What becoming a public benefit corporation means to us

To begin 2022, Compost Crew became a public benefit corporation, changing our legal status from a limited liability corporation.  This change codifies our commitment to protecting the planet and creating high-paying jobs for a diverse workforce while running a profitable business.   

Our home state of Maryland actually was the first state to adopt legislation creating public benefit corporations.  A public benefit corporation has a statement of purpose in its charter that defines one or more specific public benefits the company will work towards achieving.  Today, over 30 states plus the District of Columbia allow businesses to register in this way. 

Some well-known public benefit corporations include Patagonia, Vital Farms, and Laureate EducationThis article from Forbes explains how benefit corporations are garnering more attention in public markets.   

The sole purpose of traditional companies is to maximize profit for its shareholders.  Public benefit companies, on the other hand, have to think differently because they have to consider the general public good in addition to making a profit.  For example, the CEO of Vital Farms, which raised over $200 million in an IPO in 2020, tells a story in this interview of a difficult decision his company made to shoulder a significant loss to save farms from bankruptcy, despite not having the contractual obligation to do so.

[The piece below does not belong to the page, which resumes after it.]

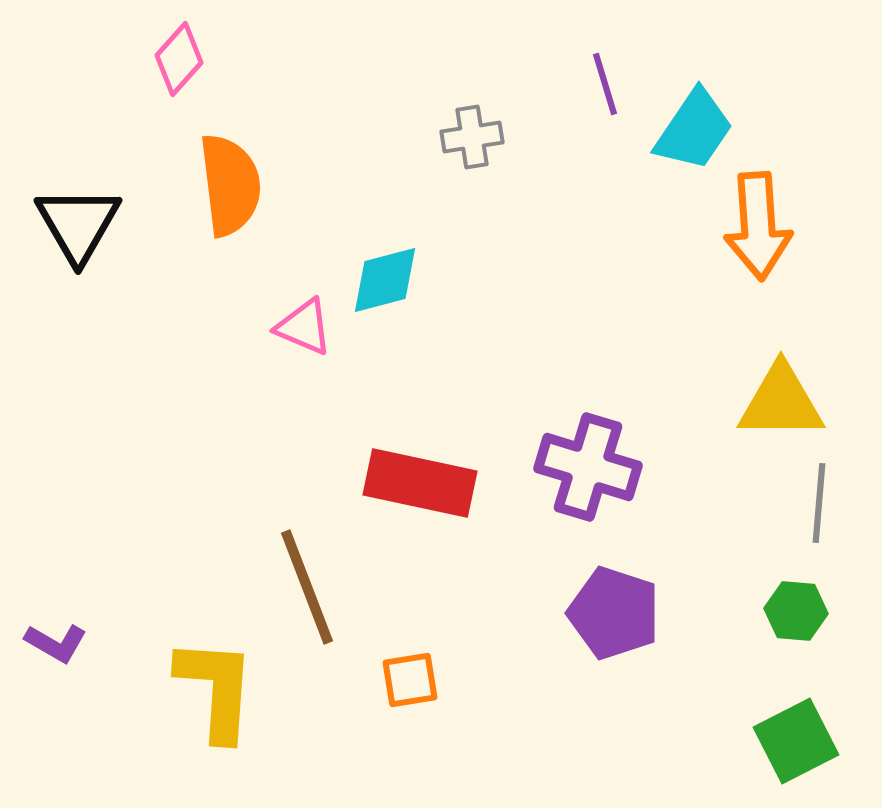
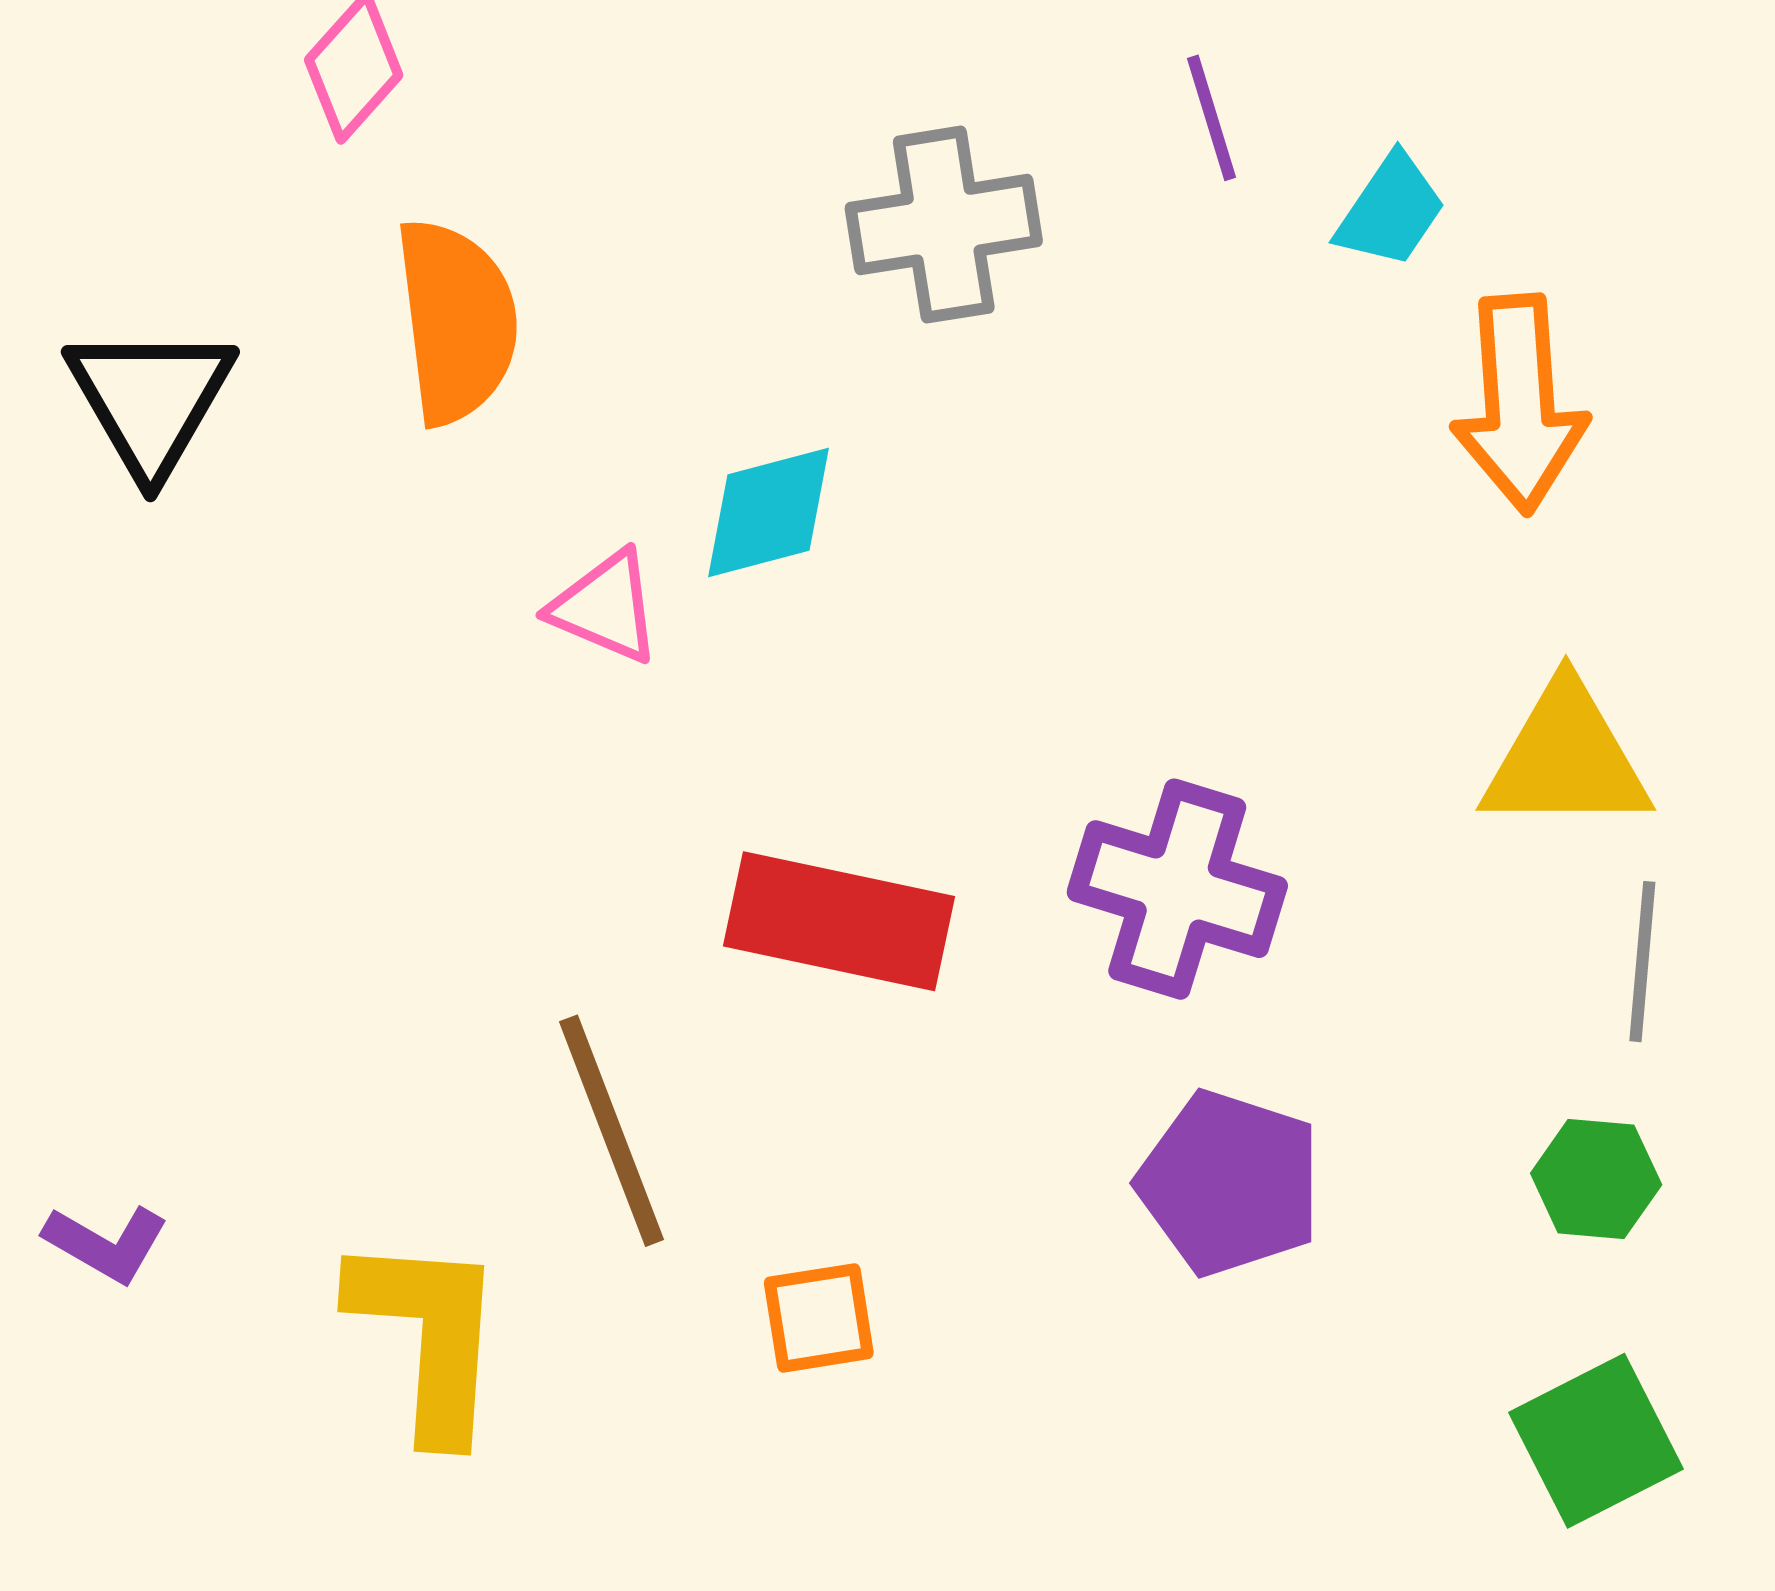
cyan trapezoid: (694, 130) -> (1391, 210), size x0.7
gray cross: (472, 137) -> (944, 225), size x1.5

Patagonia, another benefit corporation, commits 1% of sales to the preservation of the natural environment and provides generous employee benefits, including on-site childcare, maternity and paternity leave, among other benefits and charitable activities.

Despite the increased awareness of benefit corporations, over half of Generation Z adults hold a negative view of capitalism, up from 38% who viewed it negatively in 2019, according to a survey by Axios and MomentiveOther polls have found that young adults view socialism more favorably than capitalism.

These changing views among young Americans are not surprising given reports about moguls like Jeff Bezos, who has amassed a net worth of $180 billion dollars while Amazon ranks among the top 20 employers with the most employees relying on Medicaid and food stamps.  What’s more, the company has created a marketplace for companies across the globe who supply the products available for purchase on the site, with no transparency into how workers are treated at these businesses.  Bezos has built a fortune for himself on the backs of his workers and customers, contributed just 1% of this wealth to philanthropic causes, and in the meantime is making headlines for selfish causes, like paying to dismantle a historical bridge to make room for his $485 million superyacht, because he allegedly can’t find enough ways to deploy his financial resources.  A public benefit corporation CEO would not be proud of these headlines.

At Compost Crew, our vision is of a nature-centric world that allows humans and all living things to thrive because we believe planet health and biodiversity are paramount.  We are contributing to this cause by eliminating food waste and revitalizing our soil through convenient and affordable composting solutions.  Achieving our mission while running a profitable, fast-growing business without government handouts requires us to think and act differently than most companies.  It’s hard work.

By converting to a public benefit corporation, we’re reiterating our commitment to rolling up our sleeves and doing this work for our customers, our workers, and the planet we inhabit.